WHAT HELEN HEARD,
Although satisfied that, after what Rachel had said to the men, there could be no impropriety in her making use of the privilege granted her, Helen felt oddly uncomfortable at first. But soon the fancy came, that she was listening at the door of the other world to catch news of her Leopold, and that made her forget herself and put her at peace. For some time, however, the conversation was absolutely unintelligible to her. She understood the words and phrases, and even some of the sentences, but as she had no clue to their drift, the effort to understand was like attempting to realize the span of a rainbow from a foot or two of it appearing now and then in different parts and vanishing again at once. It was chiefly Polwarth, often Wingfold, and now and then Drew that spoke, Rachel contributing only an occasional word. At length broke something of a dawn over the seeming chaos. The words from which the light that first reached Helen flowed, were the draper's.

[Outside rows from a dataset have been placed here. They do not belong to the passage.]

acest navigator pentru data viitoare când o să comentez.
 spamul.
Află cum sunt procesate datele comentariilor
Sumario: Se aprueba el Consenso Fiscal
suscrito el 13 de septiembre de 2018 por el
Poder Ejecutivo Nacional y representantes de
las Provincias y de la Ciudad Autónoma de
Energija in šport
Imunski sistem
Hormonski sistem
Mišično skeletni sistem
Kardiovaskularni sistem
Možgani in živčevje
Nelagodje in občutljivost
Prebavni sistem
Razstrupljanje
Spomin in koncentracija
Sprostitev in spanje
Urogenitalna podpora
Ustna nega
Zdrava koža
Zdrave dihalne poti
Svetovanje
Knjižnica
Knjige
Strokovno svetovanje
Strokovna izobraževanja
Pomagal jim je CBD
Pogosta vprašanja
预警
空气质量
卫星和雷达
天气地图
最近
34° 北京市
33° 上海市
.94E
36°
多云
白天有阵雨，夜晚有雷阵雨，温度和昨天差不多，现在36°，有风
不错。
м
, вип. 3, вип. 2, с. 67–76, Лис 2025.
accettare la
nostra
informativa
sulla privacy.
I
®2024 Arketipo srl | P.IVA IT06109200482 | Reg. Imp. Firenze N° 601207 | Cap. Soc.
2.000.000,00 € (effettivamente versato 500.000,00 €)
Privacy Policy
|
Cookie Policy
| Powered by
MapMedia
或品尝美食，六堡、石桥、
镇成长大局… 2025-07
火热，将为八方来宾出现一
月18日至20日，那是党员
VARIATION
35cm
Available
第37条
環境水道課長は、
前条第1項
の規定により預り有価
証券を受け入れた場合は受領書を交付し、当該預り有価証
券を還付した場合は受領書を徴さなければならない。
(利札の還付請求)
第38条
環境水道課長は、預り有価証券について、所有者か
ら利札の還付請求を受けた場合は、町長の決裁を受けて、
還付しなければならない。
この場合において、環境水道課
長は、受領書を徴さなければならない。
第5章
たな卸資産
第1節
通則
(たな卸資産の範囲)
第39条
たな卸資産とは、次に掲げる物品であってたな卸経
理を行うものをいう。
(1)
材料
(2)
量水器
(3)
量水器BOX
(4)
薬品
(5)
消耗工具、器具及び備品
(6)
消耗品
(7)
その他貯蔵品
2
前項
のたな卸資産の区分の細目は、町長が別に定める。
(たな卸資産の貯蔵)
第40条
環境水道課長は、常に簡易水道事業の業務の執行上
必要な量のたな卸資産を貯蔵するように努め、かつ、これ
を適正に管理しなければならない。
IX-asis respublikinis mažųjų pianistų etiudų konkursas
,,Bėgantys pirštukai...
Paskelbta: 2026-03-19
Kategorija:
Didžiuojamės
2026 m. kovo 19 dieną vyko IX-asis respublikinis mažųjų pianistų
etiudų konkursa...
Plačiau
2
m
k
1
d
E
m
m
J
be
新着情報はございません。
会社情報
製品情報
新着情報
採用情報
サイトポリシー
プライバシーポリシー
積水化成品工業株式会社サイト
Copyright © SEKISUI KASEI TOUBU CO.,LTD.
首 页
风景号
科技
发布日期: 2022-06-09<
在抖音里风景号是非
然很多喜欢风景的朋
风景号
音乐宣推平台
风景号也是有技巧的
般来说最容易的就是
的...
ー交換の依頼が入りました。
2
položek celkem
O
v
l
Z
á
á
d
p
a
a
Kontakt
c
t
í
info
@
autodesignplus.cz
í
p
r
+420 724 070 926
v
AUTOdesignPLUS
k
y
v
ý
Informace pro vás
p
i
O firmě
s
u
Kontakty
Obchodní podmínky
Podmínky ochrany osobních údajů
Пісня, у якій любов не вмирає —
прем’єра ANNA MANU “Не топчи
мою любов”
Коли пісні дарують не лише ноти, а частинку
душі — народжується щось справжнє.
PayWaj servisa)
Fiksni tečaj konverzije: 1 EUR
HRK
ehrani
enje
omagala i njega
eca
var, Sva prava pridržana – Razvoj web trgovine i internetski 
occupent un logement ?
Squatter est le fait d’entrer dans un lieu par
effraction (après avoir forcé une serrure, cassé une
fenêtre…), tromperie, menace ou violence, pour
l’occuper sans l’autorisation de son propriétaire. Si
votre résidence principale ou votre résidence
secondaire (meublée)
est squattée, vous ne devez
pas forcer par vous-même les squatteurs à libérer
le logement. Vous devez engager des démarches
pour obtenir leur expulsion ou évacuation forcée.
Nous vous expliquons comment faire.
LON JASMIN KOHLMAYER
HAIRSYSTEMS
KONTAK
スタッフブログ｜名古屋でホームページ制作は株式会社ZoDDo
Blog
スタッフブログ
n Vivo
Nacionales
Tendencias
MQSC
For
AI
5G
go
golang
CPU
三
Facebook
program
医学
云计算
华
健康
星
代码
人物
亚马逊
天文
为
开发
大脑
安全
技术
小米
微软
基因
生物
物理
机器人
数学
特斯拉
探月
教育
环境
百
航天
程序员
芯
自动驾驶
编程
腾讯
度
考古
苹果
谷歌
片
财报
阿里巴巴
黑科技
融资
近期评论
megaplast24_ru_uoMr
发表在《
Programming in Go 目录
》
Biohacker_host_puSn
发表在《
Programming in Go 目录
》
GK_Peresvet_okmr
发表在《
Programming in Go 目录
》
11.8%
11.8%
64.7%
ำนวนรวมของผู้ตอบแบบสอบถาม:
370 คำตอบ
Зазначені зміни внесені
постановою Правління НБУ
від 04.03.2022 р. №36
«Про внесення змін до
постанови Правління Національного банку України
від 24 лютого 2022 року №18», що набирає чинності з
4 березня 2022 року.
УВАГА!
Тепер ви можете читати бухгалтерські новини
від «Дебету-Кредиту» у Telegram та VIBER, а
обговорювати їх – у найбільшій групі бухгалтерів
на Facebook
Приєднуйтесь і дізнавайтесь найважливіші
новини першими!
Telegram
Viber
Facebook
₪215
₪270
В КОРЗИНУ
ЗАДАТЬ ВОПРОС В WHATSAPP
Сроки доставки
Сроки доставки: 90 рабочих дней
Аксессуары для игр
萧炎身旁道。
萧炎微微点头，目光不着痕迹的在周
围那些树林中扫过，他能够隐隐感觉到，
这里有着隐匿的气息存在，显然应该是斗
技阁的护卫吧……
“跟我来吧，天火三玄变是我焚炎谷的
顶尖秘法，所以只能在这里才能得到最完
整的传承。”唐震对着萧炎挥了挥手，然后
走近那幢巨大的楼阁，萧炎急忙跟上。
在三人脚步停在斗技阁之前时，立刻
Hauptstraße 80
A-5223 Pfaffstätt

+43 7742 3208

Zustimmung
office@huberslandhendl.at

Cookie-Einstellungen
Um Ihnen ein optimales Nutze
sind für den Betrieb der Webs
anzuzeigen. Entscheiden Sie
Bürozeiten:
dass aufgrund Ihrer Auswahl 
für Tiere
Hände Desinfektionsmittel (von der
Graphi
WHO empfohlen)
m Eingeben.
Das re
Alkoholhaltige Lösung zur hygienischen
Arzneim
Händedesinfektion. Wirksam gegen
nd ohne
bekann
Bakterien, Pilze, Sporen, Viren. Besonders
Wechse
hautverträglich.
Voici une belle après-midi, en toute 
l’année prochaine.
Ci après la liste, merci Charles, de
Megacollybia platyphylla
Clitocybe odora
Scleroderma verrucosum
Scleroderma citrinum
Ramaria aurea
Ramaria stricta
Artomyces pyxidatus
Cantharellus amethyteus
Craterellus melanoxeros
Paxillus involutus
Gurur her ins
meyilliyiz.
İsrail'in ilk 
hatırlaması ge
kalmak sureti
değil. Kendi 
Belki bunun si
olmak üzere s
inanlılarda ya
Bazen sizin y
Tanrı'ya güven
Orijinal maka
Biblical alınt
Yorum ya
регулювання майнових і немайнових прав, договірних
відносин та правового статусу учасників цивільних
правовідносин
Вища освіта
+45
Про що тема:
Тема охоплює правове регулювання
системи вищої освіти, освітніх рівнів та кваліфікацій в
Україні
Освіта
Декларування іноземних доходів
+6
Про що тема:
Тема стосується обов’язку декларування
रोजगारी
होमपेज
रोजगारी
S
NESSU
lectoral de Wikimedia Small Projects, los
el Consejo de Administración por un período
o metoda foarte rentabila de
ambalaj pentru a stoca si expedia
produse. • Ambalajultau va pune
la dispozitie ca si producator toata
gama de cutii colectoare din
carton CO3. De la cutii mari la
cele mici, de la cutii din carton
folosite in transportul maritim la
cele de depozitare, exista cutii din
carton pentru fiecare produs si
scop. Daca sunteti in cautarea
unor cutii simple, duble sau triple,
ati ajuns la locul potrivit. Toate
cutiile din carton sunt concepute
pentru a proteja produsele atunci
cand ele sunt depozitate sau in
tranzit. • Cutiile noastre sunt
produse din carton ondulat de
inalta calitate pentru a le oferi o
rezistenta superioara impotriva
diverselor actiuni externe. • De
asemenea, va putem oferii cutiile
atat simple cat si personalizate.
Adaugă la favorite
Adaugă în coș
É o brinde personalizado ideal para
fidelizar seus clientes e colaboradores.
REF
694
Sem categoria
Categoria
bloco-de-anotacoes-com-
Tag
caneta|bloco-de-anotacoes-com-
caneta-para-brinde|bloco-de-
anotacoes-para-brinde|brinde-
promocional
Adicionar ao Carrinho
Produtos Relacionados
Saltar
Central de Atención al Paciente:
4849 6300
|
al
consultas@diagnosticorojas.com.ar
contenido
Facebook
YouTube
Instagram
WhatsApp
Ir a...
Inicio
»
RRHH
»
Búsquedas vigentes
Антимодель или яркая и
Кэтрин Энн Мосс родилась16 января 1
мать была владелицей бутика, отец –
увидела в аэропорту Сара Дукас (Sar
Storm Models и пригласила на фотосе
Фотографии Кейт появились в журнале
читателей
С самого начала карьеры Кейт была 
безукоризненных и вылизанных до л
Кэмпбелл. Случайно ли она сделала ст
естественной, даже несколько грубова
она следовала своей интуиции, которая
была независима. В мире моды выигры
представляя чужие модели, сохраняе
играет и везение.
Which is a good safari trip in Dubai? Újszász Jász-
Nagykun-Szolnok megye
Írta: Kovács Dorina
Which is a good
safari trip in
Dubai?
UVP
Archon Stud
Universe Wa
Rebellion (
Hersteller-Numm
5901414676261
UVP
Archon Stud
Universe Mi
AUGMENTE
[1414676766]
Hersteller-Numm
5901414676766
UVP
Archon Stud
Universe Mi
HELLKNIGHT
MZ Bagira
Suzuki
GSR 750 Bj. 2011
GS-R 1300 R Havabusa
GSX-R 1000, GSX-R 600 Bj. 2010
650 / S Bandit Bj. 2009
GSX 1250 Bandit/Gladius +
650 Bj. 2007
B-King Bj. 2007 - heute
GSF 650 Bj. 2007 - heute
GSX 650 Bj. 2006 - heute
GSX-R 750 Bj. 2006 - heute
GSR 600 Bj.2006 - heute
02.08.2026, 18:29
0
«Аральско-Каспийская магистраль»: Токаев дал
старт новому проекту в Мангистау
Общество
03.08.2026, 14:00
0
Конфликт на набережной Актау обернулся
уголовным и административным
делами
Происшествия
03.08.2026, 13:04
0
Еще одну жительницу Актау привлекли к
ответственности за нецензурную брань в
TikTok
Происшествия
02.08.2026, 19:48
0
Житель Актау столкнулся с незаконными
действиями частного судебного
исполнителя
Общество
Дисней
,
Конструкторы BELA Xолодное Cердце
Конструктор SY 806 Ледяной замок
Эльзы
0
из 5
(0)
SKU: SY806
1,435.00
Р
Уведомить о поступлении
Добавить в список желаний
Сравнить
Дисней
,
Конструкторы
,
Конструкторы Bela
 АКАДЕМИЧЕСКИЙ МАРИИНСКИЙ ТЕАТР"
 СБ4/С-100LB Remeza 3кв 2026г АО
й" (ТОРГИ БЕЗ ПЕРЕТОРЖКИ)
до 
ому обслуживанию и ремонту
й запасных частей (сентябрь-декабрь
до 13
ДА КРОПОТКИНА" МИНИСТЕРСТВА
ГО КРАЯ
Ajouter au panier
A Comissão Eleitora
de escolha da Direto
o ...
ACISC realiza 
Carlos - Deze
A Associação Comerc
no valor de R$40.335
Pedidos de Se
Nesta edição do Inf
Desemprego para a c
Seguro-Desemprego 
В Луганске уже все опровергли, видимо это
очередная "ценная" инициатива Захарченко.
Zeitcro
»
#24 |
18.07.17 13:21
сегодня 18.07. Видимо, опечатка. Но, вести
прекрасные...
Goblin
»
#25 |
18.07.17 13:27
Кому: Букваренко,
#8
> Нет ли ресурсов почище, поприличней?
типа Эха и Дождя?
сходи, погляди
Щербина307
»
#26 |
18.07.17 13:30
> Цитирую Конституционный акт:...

"I can't think, for all that," he said, "why, if there be life beyond the grave, and most sincerely I trust there is—I don't see why we should know so little about it. Confess now, Mr. Polwarth!—Mr. Wingfold!" he said appealingly, "—does it not seem strange that, if our dearest friends go on living somewhere else, they should, the moment they cease to breathe, pass away from us utterly—so utterly that from that moment neither hint nor trace nor sign of their existence ever reaches us? Nature, the Bible, God himself says nothing about how they exist or where they are, or why they are so silent—cruelly silent if it be in their power to speak,—therefore, they cannot; and here we are left not only with aching hearts but wavering faith, not knowing whither to turn to escape the stare of the awful blank, that seems in the very intensity of its silence to shout in our ears that we are but dust and return to the dust!"
The gate-keeper and curate interchanged a pleased look of surprise at the draper's eloquence, but Polwarth instantly took up his answer.
"I grant you it would be strange indeed if there were no good reason for it," he said.
"Then do you say," asked Wingfold. "that until we see, discover, or devise some good reason for the darkness that overhangs it, we are at liberty to remain in doubt as to whether there be any life within the cloud?"
"I would say so," answered Polwarth, "were it not that we have the story of Jesus, which, if we accept it, is surely enough to satisfy us both as to the thing itself, and as to the existence of a good reason, whether we have found one or not, for the mystery that overshadows it."
"Still I presume we are not forbidden to seek such a reason," said the curate.
The draper was glancing from the one to the other with evident anxiety.
"Certainly not," returned the gate-keeper. "For what else is our imagination given us but the discovery of good reasons that are, or the invention of good reasons that may perhaps be?"